__INPUT DATA__.
'''

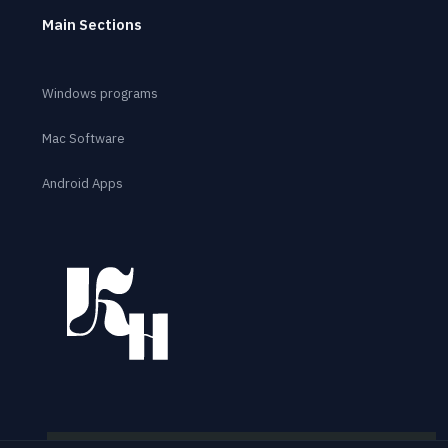
Main Sections
Windows programs
Mac Software
Android Apps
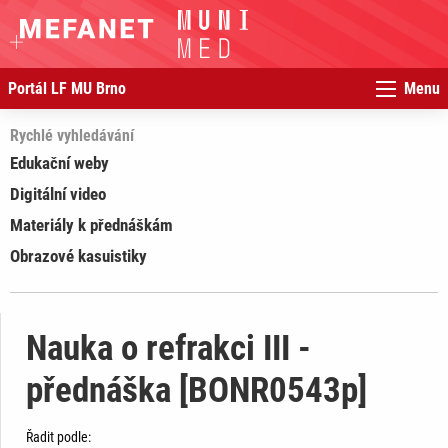
Portál LF MU Brno
Menu
Rychlé vyhledávání
Edukační weby
Digitální video
Materiály k přednáškám
Obrazové kasuistiky
Nauka o refrakci III -
přednáška [BONR0543p]
Řadit podle:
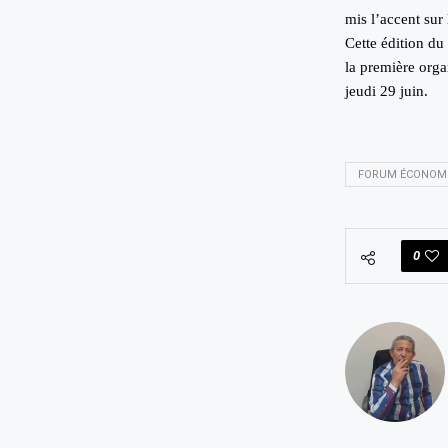
mis l’accent sur
Cette édition d
la première orga
jeudi 29 juin.
FORUM ÉCONOMI
0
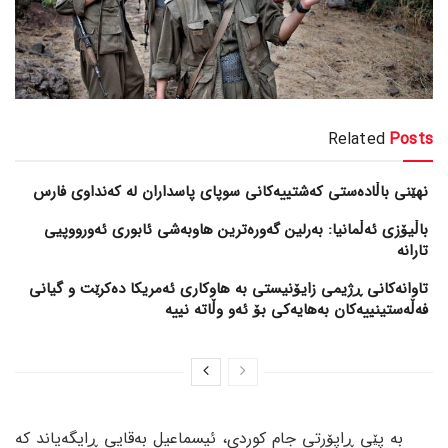
Related
Posts
نهێنی باڵادەستی کەشتییەکانی سوپای پاسداران لە کەنداوی فارس
باڵیۆزی ئەڵمانیا: بەرلین گەورەترین هاوبەشی ئابوری ئەورووپیی
تارانە
تاوانەکانی ڕژیمی زایۆنیستی بە هاوکاری ئەمریکا دەکرێت و گیانی
فەڵەستینییەکان بەهایەکی بۆ ئەو وڵاتە نییە
بە پێی ڕاپۆرتی جام کوردی، ئیسماعیل بەقایی ڕایگەیاند کە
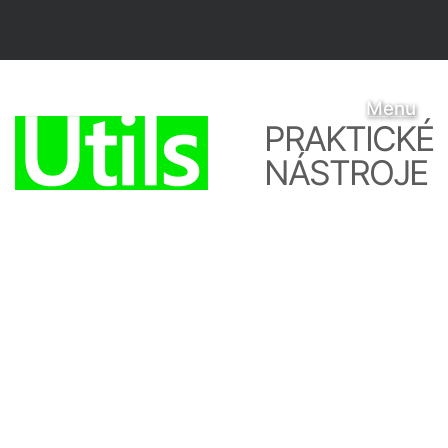
Menu
PRAKTICKÉ
NÁSTROJE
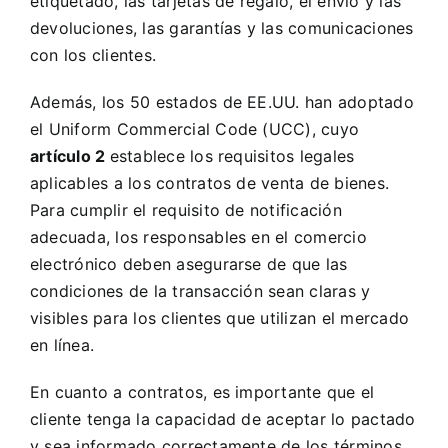
etiquetado, las tarjetas de regalo, el envío y las
devoluciones, las garantías y las comunicaciones
con los clientes.
Además, los 50 estados de EE.UU. han adoptado
el
Uniform Commercial Code
(UCC), cuyo
artículo 2
establece los requisitos legales
aplicables a los contratos de venta de bienes.
Para cumplir el requisito de notificación
adecuada, los responsables en el comercio
electrónico deben asegurarse de que las
condiciones de la transacción sean claras y
visibles para los clientes que utilizan el mercado
en línea.
En cuanto a contratos, es importante que el
cliente tenga la capacidad de aceptar lo pactado
y sea informado correctamente de los términos,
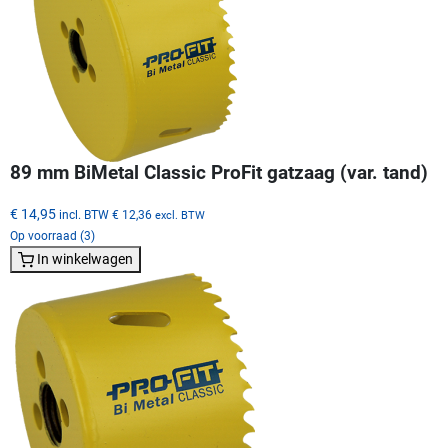
89 mm BiMetal Classic ProFit gatzaag (var. tand)
€ 14,95
incl. BTW
€ 12,36
excl. BTW
Op voorraad (3)
In winkelwagen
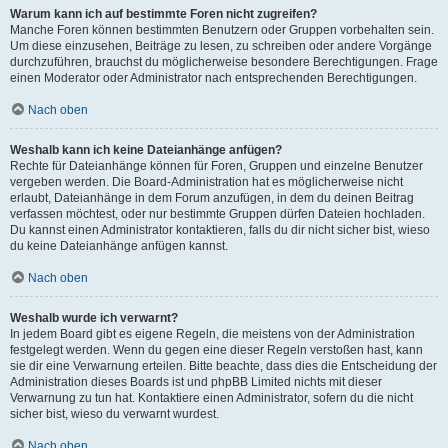
Warum kann ich auf bestimmte Foren nicht zugreifen?
Manche Foren können bestimmten Benutzern oder Gruppen vorbehalten sein.
Um diese einzusehen, Beiträge zu lesen, zu schreiben oder andere Vorgänge
durchzuführen, brauchst du möglicherweise besondere Berechtigungen. Frage
einen Moderator oder Administrator nach entsprechenden Berechtigungen.
Nach oben
Weshalb kann ich keine Dateianhänge anfügen?
Rechte für Dateianhänge können für Foren, Gruppen und einzelne Benutzer
vergeben werden. Die Board-Administration hat es möglicherweise nicht
erlaubt, Dateianhänge in dem Forum anzufügen, in dem du deinen Beitrag
verfassen möchtest, oder nur bestimmte Gruppen dürfen Dateien hochladen.
Du kannst einen Administrator kontaktieren, falls du dir nicht sicher bist, wieso
du keine Dateianhänge anfügen kannst.
Nach oben
Weshalb wurde ich verwarnt?
In jedem Board gibt es eigene Regeln, die meistens von der Administration
festgelegt werden. Wenn du gegen eine dieser Regeln verstoßen hast, kann
sie dir eine Verwarnung erteilen. Bitte beachte, dass dies die Entscheidung der
Administration dieses Boards ist und phpBB Limited nichts mit dieser
Verwarnung zu tun hat. Kontaktiere einen Administrator, sofern du die nicht
sicher bist, wieso du verwarnt wurdest.
Nach oben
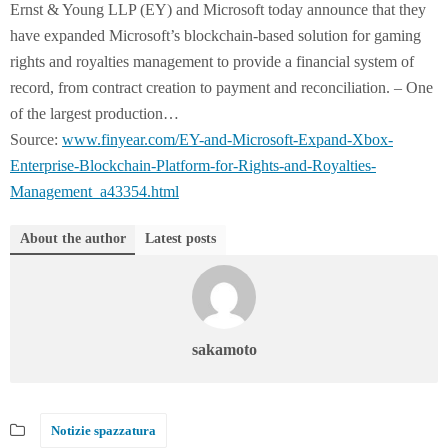
Ernst & Young LLP (EY) and Microsoft today announce that they
have expanded Microsoft’s blockchain-based solution for gaming
rights and royalties management to provide a financial system of
record, from contract creation to payment and reconciliation. – One
of the largest production…
Source:
www.finyear.com/EY-and-Microsoft-Expand-Xbox-
Enterprise-Blockchain-Platform-for-Rights-and-Royalties-
Management_a43354.html
About the author
Latest posts
sakamoto
Notizie spazzatura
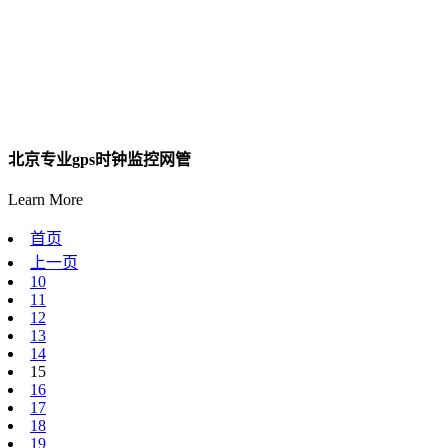
北京专业gps时钟监控网管
Learn More
首页
上一页
10
11
12
13
14
15
16
17
18
19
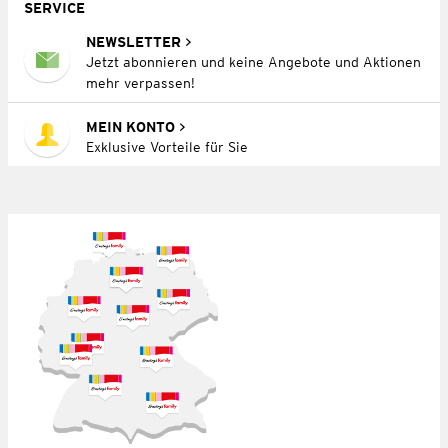
SERVICE
NEWSLETTER
Jetzt abonnieren und keine Angebote und Aktionen
mehr verpassen!
MEIN KONTO
Exklusive Vorteile für Sie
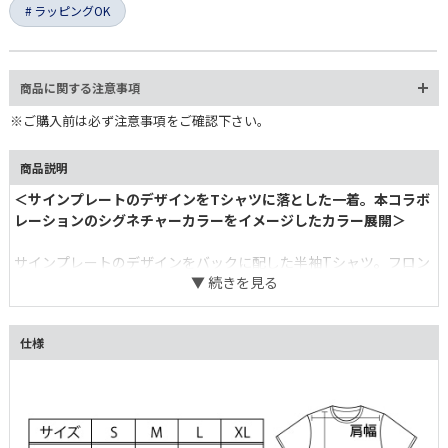
ラッピングOK
商品に関する注意事項
※ご購入前は必ず注意事項をご確認下さい。
商品説明
＜サインプレートのデザインをTシャツに落とした一着。本コラボ
レーションのシグネチャーカラーをイメージしたカラー展開＞
サインプレートのデザインをバックに配した半袖Tシャツ。フロン
トに入れたワンポイントのコラボロゴは、厚盛りのラバープリント
で立体感のある仕上がりに。Tシャツのボディ色は、今回のシグネ
チャーカラーであるランドクルーザー“70”シリーズ塗装色の3色に
仕様
近いカラーリングに、サインプレートのイメージをそのまま落とし
たモスグリーンを加えた全4種展開。これまでのLAND CRUISER
OFFICIAL ITEMSと同じく、首リブには丈夫なバインダーネックを
採用しています。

'''

__WORK TASK__.
Wherever the string "verwarnt" appears in a line of the records above, copy that line.

__EXERCISE ANSWER__.
Weshalb wurde ich verwarnt?
sicher bist, wieso du verwarnt wurdest.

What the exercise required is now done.